▸ **TASK**
From the first line to the last, repeat the data exactly and drop the pictures.

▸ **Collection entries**

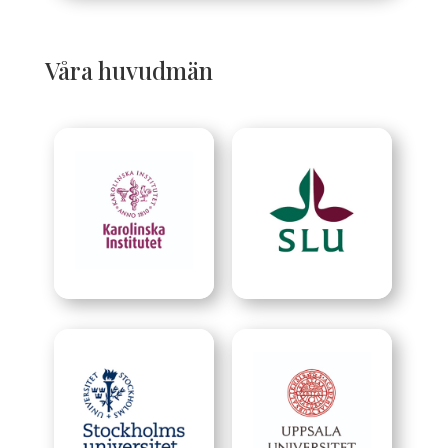
Våra huvudmän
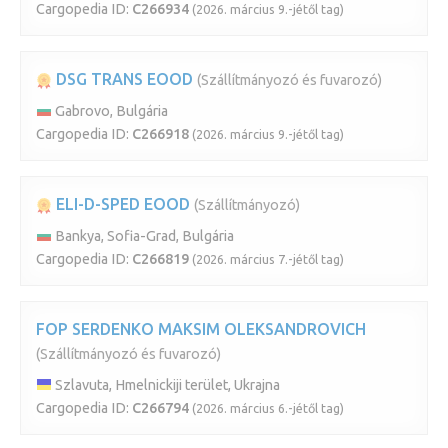
Cargopedia ID:
C266934
(2026. március 9.-jétől tag)
DSG TRANS EOOD
(Szállítmányozó és fuvarozó)
Gabrovo, Bulgária
Cargopedia ID:
C266918
(2026. március 9.-jétől tag)
ELI-D-SPED EOOD
(Szállítmányozó)
Bankya, Sofia-Grad, Bulgária
Cargopedia ID:
C266819
(2026. március 7.-jétől tag)
FOP SERDENKO MAKSIM OLEKSANDROVICH
(Szállítmányozó és fuvarozó)
Szlavuta, Hmelnickiji terület, Ukrajna
Cargopedia ID:
C266794
(2026. március 6.-jétől tag)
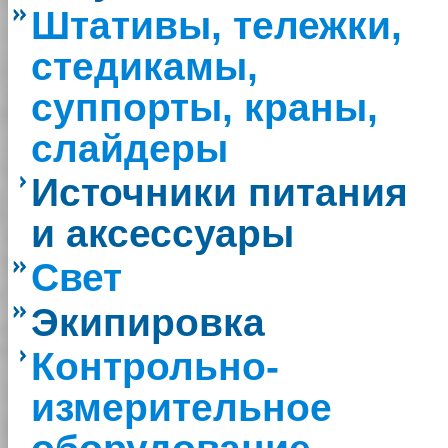
Штативы, тележки,
стедикамы,
суппорты, краны,
слайдеры
Источники питания
и аксессуары
Свет
Экипировка
Контрольно-
измерительное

▸ **SOLUTION TO THIS TASK**
Våra huvudmän
Cargopedia ID:
C266934
(2026. március 9.-jétől tag)
DSG TRANS EOOD
(Szállítmányozó és fuvarozó)
Gabrovo, Bulgária
Cargopedia ID:
C266918
(2026. március 9.-jétől tag)
ELI-D-SPED EOOD
(Szállítmányozó)
Bankya, Sofia-Grad, Bulgária
Cargopedia ID:
C266819
(2026. március 7.-jétől tag)
FOP SERDENKO MAKSIM OLEKSANDROVICH
(Szállítmányozó és fuvarozó)
Szlavuta, Hmelnickiji terület, Ukrajna
Cargopedia ID:
C266794
(2026. március 6.-jétől tag)
Штативы, тележки,
стедикамы,
суппорты, краны,
слайдеры
Источники питания
и аксессуары
Свет
Экипировка
Контрольно-
измерительное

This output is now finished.